Labor not ‘dumping a bunch of crims’ on Nauru with secretive NZYQ deal, minister says

The Albanian government, with a secret agreement of 408 million dollars with Nauru, says, “A lot of crimes are not poured into a poor country.”
On Friday, the Minister of Interior and Immigration Tony Burke and Nauru President David Adeang made a memorandum of agreement that allowed Australia to send hundreds of Nzyq cohort to the nation to the small Pacific Island.
The memorandum of the memorandum committed Australia to pay a $ 408 million and $ 70 million a year to cover the ongoing re -settlement costs.
Mr. Burke’s trip was kept quiet and was quietly published on the Interior website instead of sending it with printed e -mail as it was normal.
At the beginning of the week, Mr.

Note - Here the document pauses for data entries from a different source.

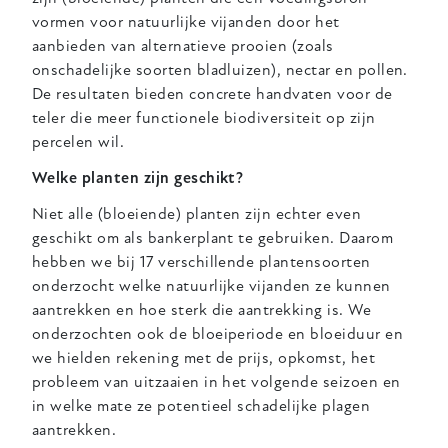
vormen voor natuurlijke vijanden door het
aanbieden van alternatieve prooien (zoals
onschadelijke soorten bladluizen), nectar en pollen.
De resultaten bieden concrete handvaten voor de
teler die meer functionele biodiversiteit op zijn
percelen wil.
Welke planten zijn geschikt?
Niet alle (bloeiende) planten zijn echter even
geschikt om als bankerplant te gebruiken.
Daarom
hebben we bij 17 verschillende plantensoorten
onderzocht welke natuurlijke vijanden ze kunnen
aantrekken en hoe sterk die aantrekking is. We
onderzochten ook de bloeiperiode en bloeiduur en
we hielden rekening met de prijs, opkomst, het
probleem van uitzaaien in het volgende seizoen en
in welke mate ze potentieel schadelijke plagen
aantrekken.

Burke also brought the legislation that has not been deported to third countries with the right to natural justice-a fair hearing for someone who was affected by this decision.
Cabinet Minister Murray Watt advocated the agreement on Sunday and said, “We are talking about a relatively small group that has no right to be in Australia,” he said.
“Australia has the right to remove people who have no right to be here,” Senator Watt said.
“Nauru agreed to accept a large number of cohort we mentioned and agreed to pay to assist the management of this cohort.”
He continued to say, “Nauru is an independent sovereign nation”.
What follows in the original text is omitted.